10月に発刊したレイルNo.108
 巻頭では,京都駅と梅小路周辺の鉄道情景を,小寺康正さんのアルバムから,有名撮影地ではない,普段着の京都を感じさせてくれる情景の数々をご披露いただいた.
 西宮に住んでいた中学生にとって,京都は遠い地であったけれど,“万難を排して”でも訪問したい地でもあった.それはもちろん梅小路機関区.美しく手入れされたC57や,出来上がったばかりのDD54に対面できたのは昭和43/1968年3月のことだった.
 ほどなく興味を持ちはじめた機関車履歴簿というものを,梅小路機関区の検修事務室でいろいろ教えてもらいながら閲覧させてもらっていたら,“ぼく,なにしらべてんの?”と声を掛けてくださったのが,折りしも機関区にやってこられた小寺さんだったのである……お互いに“あぁあの時の”となったのは1年以上経ってからのことだが.
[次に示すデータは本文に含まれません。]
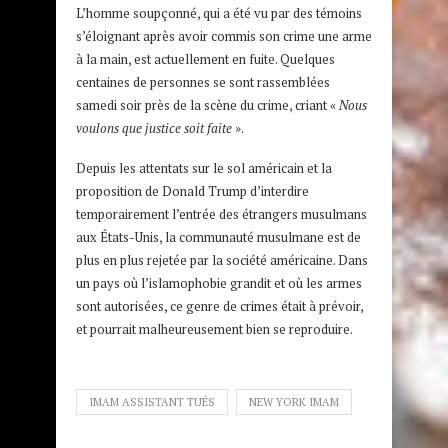
L’homme soupçonné, qui a été vu par des témoins
s’éloignant après avoir commis son crime une arme
à la main, est actuellement en fuite. Quelques
centaines de personnes se sont rassemblées
samedi soir près de la scène du crime, criant «
Nous
voulons que justice soit faite
».
Depuis les attentats sur le sol américain et la
proposition de Donald Trump d’interdire
temporairement l’entrée des étrangers musulmans
aux États-Unis, la communauté musulmane est de
plus en plus rejetée par la société américaine. Dans
un pays où l’islamophobie grandit et où les armes
sont autorisées, ce genre de crimes était à prévoir,
et pourrait malheureusement bien se reproduire.
IMAM ASSISTANT TUÉS
NEW YORK IMAM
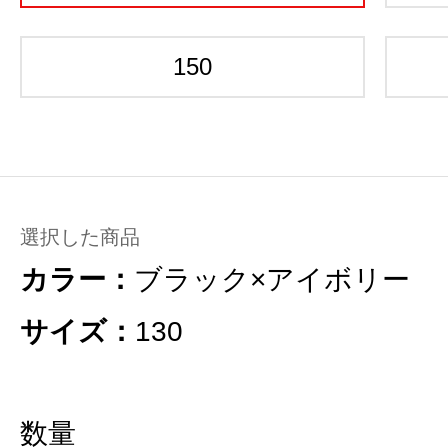
150
選択した商品
カラー：
ブラック×アイボリー
サイズ：
130
数量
 そんな思い出も含めてのグラフ構成は,実に楽しい作業だった.梅小路を訪問したことのあるファンならばみんなが通ったであろう中央卸売市場の七条通りや丹波口駅の風情などを,存分にお楽しみいただければ幸いである.登場する機関車はC51からC57,8620をはじめとする蒸気機関車機関車だけでなく,東海道本線全線電化とともに姿を見ることができるようになったEH10,さらには山陰本線で試用された各種ディーゼル機関車も含まれる.さらに加えて京都市電も登場する.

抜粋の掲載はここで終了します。